This means that despite the pleas of the A.T. Stewart Middle School Concerned Citizen's Group and a petition circulating to keep the school open, TISD intends to move forward with its plans to repurpose the campus if voters approve the $160.5 million bond proposal.
"We're going to have to get more efficient in Tyler ISD with our middle schools," Mooring said by phone Tuesday.
The TISD bond proposal includes six projects: the construction of a career and technical education center, the construction of three middle schools: Boulter, Moore and one in southwest Tyler, and the completion of renovations/additions at Rice and Dixie elementary schools.
Although Stewart is not included as a project in the bond proposal, it would be affected if the proposal passes.
The district plans to repurpose the campus to a high school of choice called the A.T. Stewart Academy of Excellence.
This academy would offer the district's existing PACE program, as well as accelerated and specialized coursework for students who want a nontraditional high school environment.
This transition is a part of the district's overall plan to reduce the number of middle schools from six to four, one in each quadrant of the city. These would be Boulter in the northwest, the new middle school in the southwest, Hubbard in the southeast and Moore in the northeast. Each one, once built new, would be designed for 1,000 to 1,200 students.
In addition to Stewart, Hogg and Dogan would be closed as middle schools and repurposed for other uses under the district's long-range plan, which was approved in 2012.
Mooring said Stewart lends itself to repurposing because of its location between the northwest and southwest quadrants of the school district. In addition, it's a newer campus, so it's cheaper and more feasible to renovate, Mooring said.
He said the district has to look at what it can do so it doesn't create a seventh middle school and add another $2 million to the budget. That amount is the approximate cost of operating a middle school annually, he said.
Racially, the new southwest Tyler middle school is expected to have a fairly diverse population with slightly more than one third of its students being African-American, slightly more than one third white and a quarter of the students Hispanic.
TISD as a whole was about 43 percent Hispanic, 30 percent black and 25 percent white last school year, according to information on the Texas Education Agency website.
Stewart was more than 48 percent African-American, about 41 percent Hispanic and almost 10 percent white last school year, according to the Texas Education Agency website. It also had about 445 students.
Mooring said if the bond does pass and the district moves forward with the proposed plans for Stewart, TISD officials would visit other school districts to see programs that are similar to what they are looking to start here.
He said he wants the Stewart community involved in the planning process and plans to contact one of the leaders to determine who will be involved. Mooring said he's met with Stewart community members about six times.
He said the A.T. Stewart Academy of Excellence might not look like the campuses at the other school districts, but using input from community members, district officials, and school board members, the district can design a campus that best suits Tyler's needs.
He said the decision still has to be made about the campus, but the school board and the administration have to look at what's best for the whole district.
"Input and listening doesn't always mean doing what one segment of the population wants you to do …" he said. "It means that you've considered all factors and all input from all parts of the community."

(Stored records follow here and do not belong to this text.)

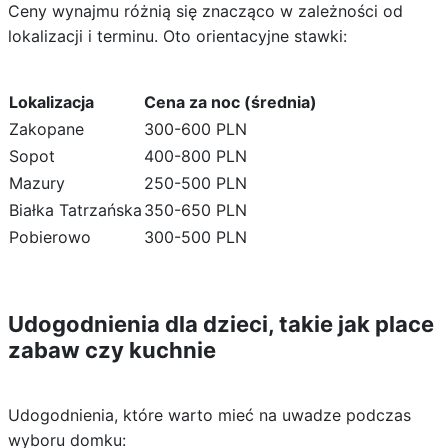
Ceny wynajmu różnią się znacząco w zależności od
lokalizacji i terminu. Oto orientacyjne stawki:
Lokalizacja
Cena za noc (średnia)
Zakopane
300-600 PLN
Sopot
400-800 PLN
Mazury
250-500 PLN
Białka Tatrzańska
350-650 PLN
Pobierowo
300-500 PLN
Udogodnienia dla dzieci, takie jak place
zabaw czy kuchnie
Udogodnienia, które warto mieć na uwadze podczas
wyboru domku: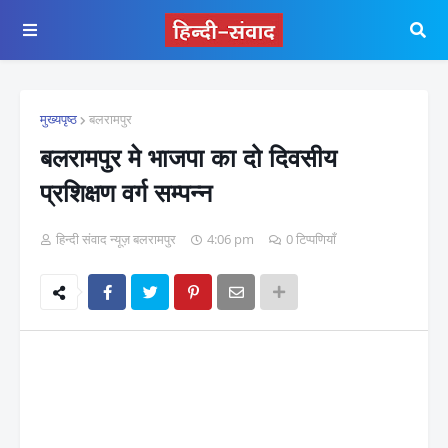
मुख्यपृष्ठ
बलरामपुर
बलरामपुर मे भाजपा का दो दिवसीय
प्रशिक्षण वर्ग सम्पन्न
हिन्दी संवाद न्यूज़ बलरामपुर
4:06 pm
0 टिप्पणियाँ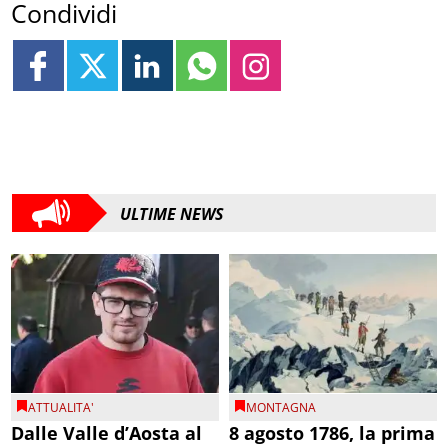
Condividi
ULTIME NEWS
ATTUALITA'
MONTAGNA
Dalle Valle d’Aosta al
8 agosto 1786, la prima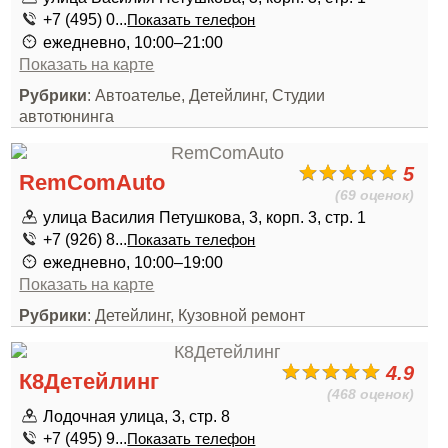
+7 (495) 0...
Показать телефон
ежедневно, 10:00–21:00
Показать на карте
Рубрики
: Автоателье, Детейлинг, Студии
автотюнинга
5
RemComAuto
(69 оценок)
улица Василия Петушкова, 3, корп. 3, стр. 1
+7 (926) 8...
Показать телефон
ежедневно, 10:00–19:00
Показать на карте
Рубрики
: Детейлинг, Кузовной ремонт
4.9
К8Детейлинг
(468 оценок)
Лодочная улица, 3, стр. 8
+7 (495) 9...
Показать телефон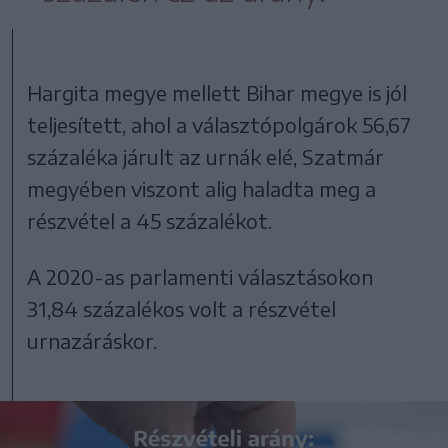
Hargita megye mellett Bihar megye is jól
teljesített, ahol a választópolgárok 56,67
százaléka járult az urnák elé, Szatmár
megyében viszont alig haladta meg a
részvétel a 45 százalékot.
A 2020-as parlamenti választásokon
31,84 százalékos volt a részvétel
urnazáráskor.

With three new board members coming to TISD this month, Mooring said discussions about the issue could take place next year, and the plans could go in a different direction but, "something would have to give (because) we can't afford to open another $2 million facility (in) operating (expenses)."

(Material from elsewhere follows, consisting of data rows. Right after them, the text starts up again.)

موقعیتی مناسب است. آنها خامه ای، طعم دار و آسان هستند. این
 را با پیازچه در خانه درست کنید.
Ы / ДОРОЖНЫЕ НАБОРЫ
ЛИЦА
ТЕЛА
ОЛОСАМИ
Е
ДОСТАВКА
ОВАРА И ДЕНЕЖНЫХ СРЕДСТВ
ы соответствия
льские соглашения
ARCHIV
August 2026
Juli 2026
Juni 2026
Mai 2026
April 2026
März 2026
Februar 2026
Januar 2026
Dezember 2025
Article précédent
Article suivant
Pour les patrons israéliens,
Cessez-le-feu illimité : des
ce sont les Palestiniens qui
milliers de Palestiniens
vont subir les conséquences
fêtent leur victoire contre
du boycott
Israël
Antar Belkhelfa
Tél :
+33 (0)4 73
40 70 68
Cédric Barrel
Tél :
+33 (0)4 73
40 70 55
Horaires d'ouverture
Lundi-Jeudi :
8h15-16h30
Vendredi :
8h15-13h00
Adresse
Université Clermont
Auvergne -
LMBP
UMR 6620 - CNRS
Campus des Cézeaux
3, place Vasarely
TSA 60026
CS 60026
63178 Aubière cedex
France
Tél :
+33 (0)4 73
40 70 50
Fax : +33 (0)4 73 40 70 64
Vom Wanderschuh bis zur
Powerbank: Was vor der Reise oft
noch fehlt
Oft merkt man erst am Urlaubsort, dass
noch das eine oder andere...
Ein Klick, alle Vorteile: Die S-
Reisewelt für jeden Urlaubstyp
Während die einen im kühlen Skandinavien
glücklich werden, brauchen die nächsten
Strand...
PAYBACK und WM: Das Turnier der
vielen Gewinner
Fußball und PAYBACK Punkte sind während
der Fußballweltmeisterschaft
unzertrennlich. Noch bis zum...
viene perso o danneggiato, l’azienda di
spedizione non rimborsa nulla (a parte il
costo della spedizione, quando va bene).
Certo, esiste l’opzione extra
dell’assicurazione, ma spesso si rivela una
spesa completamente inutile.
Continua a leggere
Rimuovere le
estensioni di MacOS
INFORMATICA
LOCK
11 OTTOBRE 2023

Donald Sanders, a former Tyler city councilman and part of the A.T. Stewart Middle School Concerned Citizen's Group, said Monday that even if the bond passes, the group still would press forward with its efforts to keep the school operating as a middle school.
"In regard to the high school of excellence they are talking about for A.T. Stewart Middle School, I say we need that," Sanders said Monday during a community meeting at Greater Shiloh Baptist Church.
But, he added, find another location for it.